Song by Grateful Dead

from the album Built to Last
- Released: October 31, 1989
- Length: 5:20
- Label: Arista
- Composer: Jerry Garcia
- Lyricist: Robert Hunter
- Producers: Garcia; John Cutler;

= Standing on the Moon =

"Standing on the Moon" is a song by the American rock band Grateful Dead, released as the seventh track on their thirteenth studio album Built to Last (1989). It is a political love song, and one of three songs on Built to Last credited to Garcia–Hunter, a composer/lyricist duo consisting of Jerry Garcia and Robert Hunter.

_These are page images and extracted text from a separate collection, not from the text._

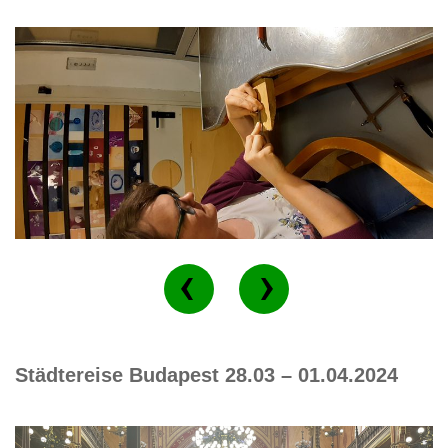
Städtereise Budapest 28.03 – 01.04.2024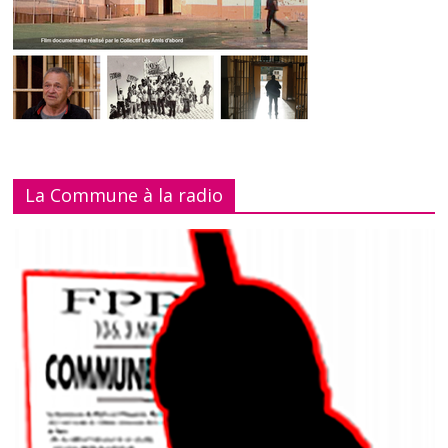
La Commune à la radio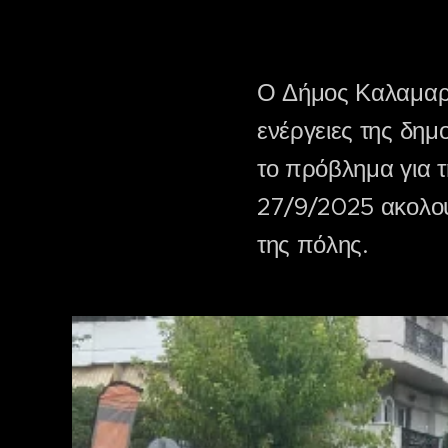
Ο Δήμος Καλαμαριά
ενέργειες της δημ
το πρόβλημα για 
27/9/2025 ακολουθ
της πόλης.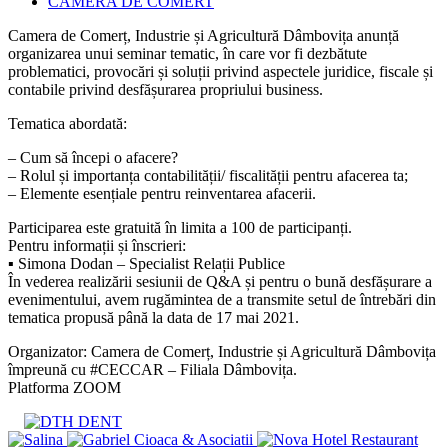
published:
Post
CAMERA DE COMERT
category:
Camera de Comerț, Industrie și Agricultură Dâmbovița anunță
organizarea unui seminar tematic, în care vor fi dezbătute
problematici, provocări și soluții privind aspectele juridice, fiscale și
contabile privind desfășurarea propriului business.
Tematica abordată:
– Cum să începi o afacere?
– Rolul și importanța contabilității/ fiscalității pentru afacerea ta;
– Elemente esențiale pentru reinventarea afacerii.
Participarea este gratuită în limita a 100 de participanți.
Pentru informații și înscrieri:
▪ Simona Dodan – Specialist Relații Publice
În vederea realizării sesiunii de Q&A și pentru o bună desfășurare a
evenimentului, avem rugămintea de a transmite setul de întrebări din
tematica propusă până la data de 17 mai 2021.
Organizator: Camera de Comerț, Industrie și Agricultură Dâmbovița
împreună cu #CECCAR – Filiala Dâmbovița.
Platforma ZOOM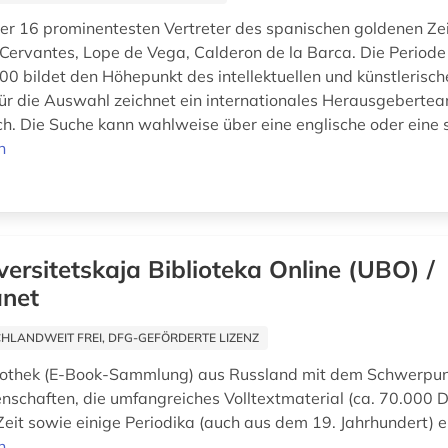
r 16 prominentesten Vertreter des spanischen goldenen Zei
a. Cervantes, Lope de Vega, Calderon de la Barca. Die Period
0 bildet den Höhepunkt des intellektuellen und künstlerisc
Für die Auswahl zeichnet ein internationales Herausgeberte
ch. Die Suche kann wahlweise über eine englische oder eine s
n
versitetskaja Biblioteka Online (UBO) /
anet
HLANDWEIT FREI, DFG-GEFÖRDERTE LIZENZ
liothek (E-Book-Sammlung) aus Russland mit dem Schwerpu
nschaften, die umfangreiches Volltextmaterial (ca. 70.000
Zeit sowie einige Periodika (auch aus dem 19. Jahrhundert) e
n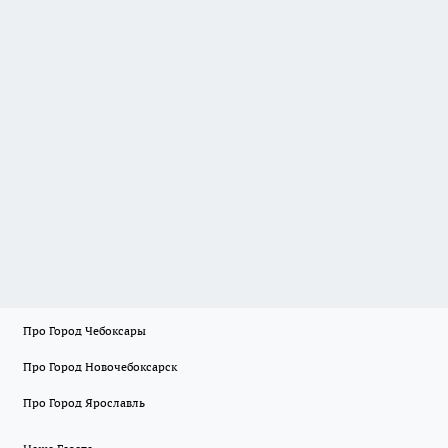
Про Город Чебоксары
Про Город Новочебоксарск
Про Город Ярославль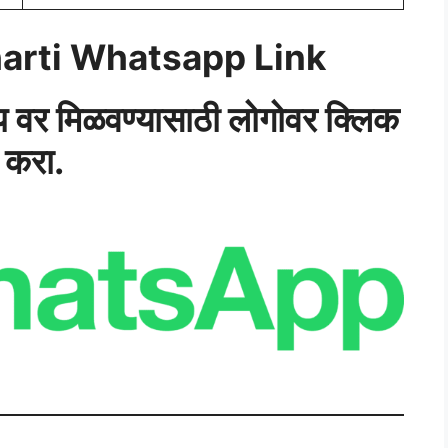
arti Whatsapp Link
‍ॅप वर मिळवण्यासाठी लोगोवर क्लिक
करा.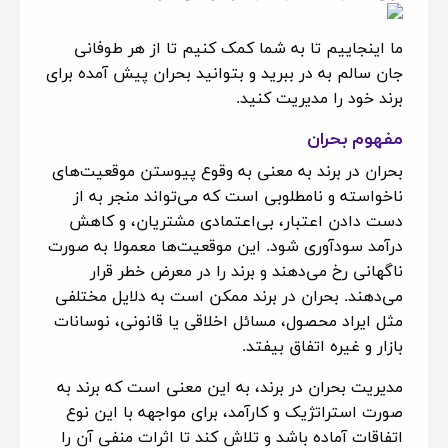
ما اینجاییم تا به شما کمک کنیم تا از هر طوفانی
جان سالم به در ببرید و بتوانید بحران پیش آمده برای
برند خود را مدیریت کنید.
مفهوم بحران
بحران در برند به معنی به وقوع پیوستن موقعیت‌های
ناخواسته و نامطلوبی است که می‌تواند منجر به از
دست دادن اعتبار، بی‌اعتمادی مشتریان، و کاهش
درآمد سودآوری شود. این موقعیت‌ها معمولا به صورت
ناگهانی رخ می‌دهند و برند را در معرض خطر قرار
می‌دهند. بحران در برند ممکن است به دلایل مختلفی
مثل ایراد محصول، مسائل اخلاقی یا قانونی، نوسانات
بازار و غیره اتفاق بیفتد.
مدیریت بحران در برند، به این معنی است که برند به
صورت استراتژیک و کارآمد، برای مواجهه با این نوع
اتفاقات آماده باشد و تلاش کند تا اثرات منفی آن را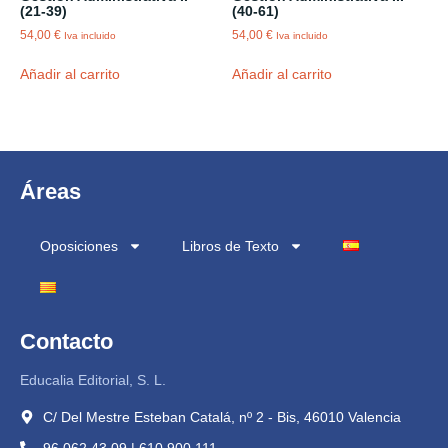
(21-39)
(40-61)
54,00
€
54,00
€
Iva incluido
Iva incluido
Añadir al carrito
Añadir al carrito
Áreas
Oposiciones
Libros de Texto
Contacto
Educalia Editorial, S. L.
C/ Del Mestre Esteban Catalá, nº 2 - Bis, 46010 Valencia
96 062 43 09 | 610 900 111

== Background and composition ==
"Standing on the Moon" was written by Jerry Garcia and Robert Hunter, with the lyrics being a love song with references to various historical moments. AllMusic critic Lindsay Planer notes that during the chorus, Hunter's lyrics "quickly [do] a 180 by turning the subject matter inward with the resolving couplets". Many critics, as well as Garcia and Hunter themselves have called it their favorite, and one of the best songs on Built to Last. Hunter said of "Standing on the Moon" to Blair Jackson: "'Standing on the Moon' was one of those neat, sweet quick things, like 'It Must Have Been the Roses,' where the whole picture just came to me, and I grabbed a piece of paper and got it down. No changes, no nothin'." Garcia also told Jackson that "I thought it would be really nice to do a song that you only have to hear one time and you'll get it. You don’t have to listen to it hundreds of times or wonder what it’s about... . There’s something I like about it very much. It’s an emotional reality; it isn’t linguistics. It’s something about that moment of the soul. To have those words coming out of my mouth puts me in a very specific place, and there’s a certain authenticity there that I didn’t want to disturb."

== Release and reception ==
In a ranking of Garcia's 50 best songs, Rolling Stone placed it at number 45, noting that it features "perhaps Garcia’s finest latter-day vocal", adding that "But Garcia, working from a sensitive Hunter lyric about a homesick space traveler, transcended — or utilized — those troubles to sing with heartbreaking poignancy." Garcia called it "one of those perfect songs.", noting that "I wanted to keep it just as close to the bone as possible, I didn’t want to hear any solo voices in it, I didn’t want to hear any suspended chords, I only wanted to hear pure triads; 1 wanted to hear the emotion just as pure as it could be." "Standing on the Moon" was included on the 2015 compilation The Best of the Grateful Dead, and was included as the last track on the compilation.

== Cover versions ==
The music group Phosphorescent & Friends performed a cover version of "Standing on the Moon" for the 2016 Day of the Dead Grateful Dead tribute album.